‘Rocket ship may fall back to earth.
The company reported third-quarter earnings that beat Wall Street estimates, but the stock was down 6.4% to $ 177.20 per hour due to fourth-quarter guidance, closing growth due to fourth-quarter guidance is.
Wall Street had high expectations for the PayPal (ticker: PYPL) stock in the quarter. The stock has gained 72% this year due to an epidemic for the company’s online and mobile platforms.
PayPal has seen an increase in new account and payment volumes, and its latest results beat forecasts on various metrics. Net revenue was up 25% to $ 5.5 billion, beating the forecast for $ 5.4 billion. Total payment volume rose 36% to $ 247 billion, beating estimates for $ 232 billion. And the company reported adjusted earnings of $ 1.07 per share, ahead of its estimate of $ 0.94.
CEO Dan Shulman described it as one of the “strongest in the PayPal history” quarters and CFO John Rainey said that business remained strong during the quarter.
In fact, the company added 15.2 million accounts in the quarter, a 55% gain from a year earlier, and said it is on track to add a total of 70 million accounts this year, taking its total to 361 million. PayPal’s Venmo peer-to-peer service generated a combined annual revenue of $ 44 billion, up 61% year-over-year. At the rate it operates, the company is in the process of paying approximately $ 1 trillion annually.

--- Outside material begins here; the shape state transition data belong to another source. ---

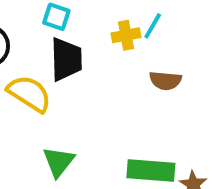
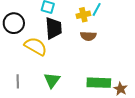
brown semicircle: (165, 81) -> (88, 36), moved

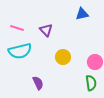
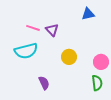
pink line: (17, 28) -> (33, 28), moved

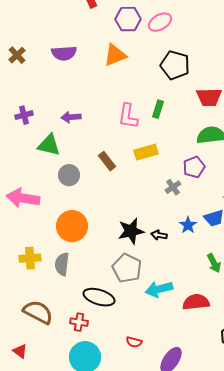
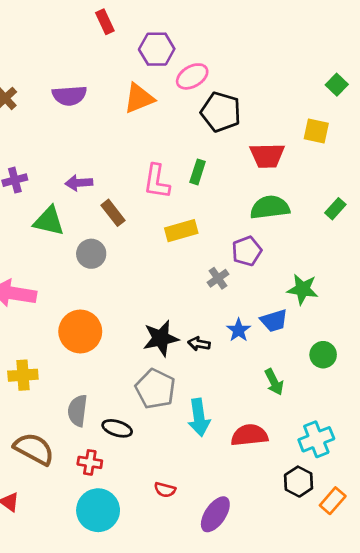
pink ellipse: (160, 22) -> (192, 76), moved
brown rectangle: (107, 161) -> (113, 213), moved
gray circle: (69, 175) -> (91, 254), moved
gray semicircle: (62, 264) -> (78, 411), moved
cyan arrow: (159, 289) -> (199, 417), turned -84
black ellipse: (99, 297) -> (117, 428), size x0.7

But PayPal’s guidance could ease Wall Street. While the company forecasts for the full year, it expects adjusted earnings to grow from 17% to 18% in the fourth quarter, down from a 41% growth rate in the third quarter. Revenue is expected to range from 20% to 25%. The midway mark will be lower than the third quarter revenue growth. The increase in total payment volume will be in the low to mid 30% range, Pepple said, also indicating growth is growing.
The company said the acquisition expense would be three cents a share from adjusted earnings in the fourth quarter. And the company said stock-based compensation would result in a haircut of $ 525 million in non-GAAP income.
earlier in the day,
Maintained an overweight rating on the stock and raised its price target from $ 210 to $ 229. Until PayPal can reassure analysts, those targets can be revisited until its growth rate can be recaptured.
Baron’s September’s cover story was booming with PayPal
(MA), and other companies in the payment ecosystem.